"""

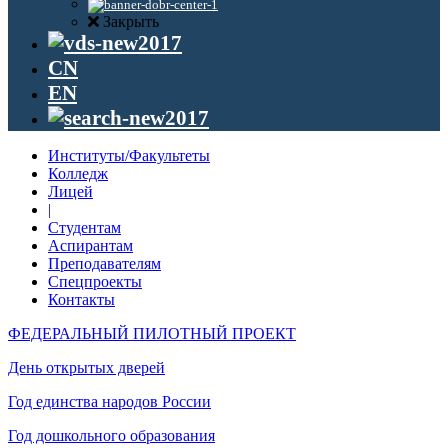
Закрыть
CN
EN
Институты/Факультеты
Колледж
Лицей
|
Студентам
Аспирантам
Преподавателям
Спецпроекты
Контакты
ФЕДЕРАЛЬНЫЙ ПИЛОТНЫЙ ПРОЕКТ
День открытых дверей
Год единства народов России
Год дошкольного образования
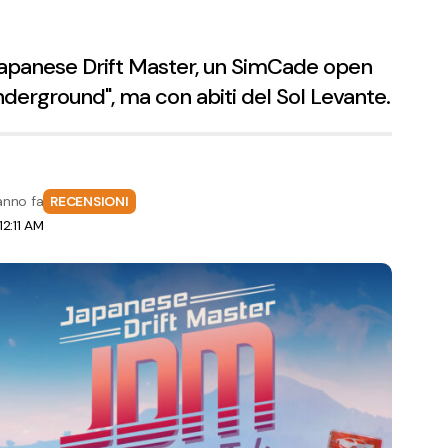
Japanese Drift Master, un SimCade open
underground", ma con abiti del Sol Levante.
anno fa
RECENSIONI
2:11 AM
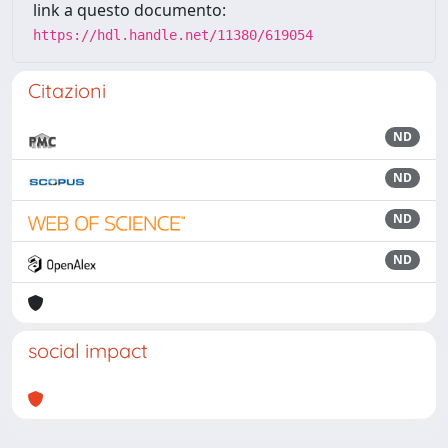
link a questo documento:
https://hdl.handle.net/11380/619054
Citazioni
ND
ND
ND
ND
social impact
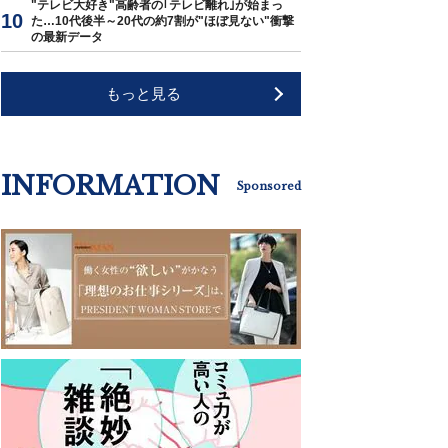
"テレビ大好き"高齢者の｢テレビ離れ｣が始まっ
た…10代後半～20代の約7割が"ほぼ見ない"衝撃
の最新データ
もっと見る
INFORMATION
Sponsored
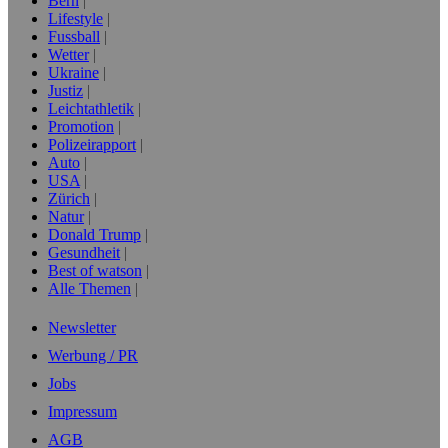
Bern
Lifestyle
Fussball
Wetter
Ukraine
Justiz
Leichtathletik
Promotion
Polizeirapport
Auto
USA
Zürich
Natur
Donald Trump
Gesundheit
Best of watson
Alle Themen
Newsletter
Werbung / PR
Jobs
Impressum
AGB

"""

How to complete this task ::
Starting at the first line of the material, output exactly the lines up to and including the one with "Japanese Drift Master, un SimCade open". Do not include the pictures.

Written response ::
Закрыть
CN
EN
Институты/Факультеты
Колледж
Лицей
|
Студентам
Аспирантам
Преподавателям
Спецпроекты
Контакты
ФЕДЕРАЛЬНЫЙ ПИЛОТНЫЙ ПРОЕКТ
День открытых дверей
Год единства народов России
Год дошкольного образования
Japanese Drift Master, un SimCade open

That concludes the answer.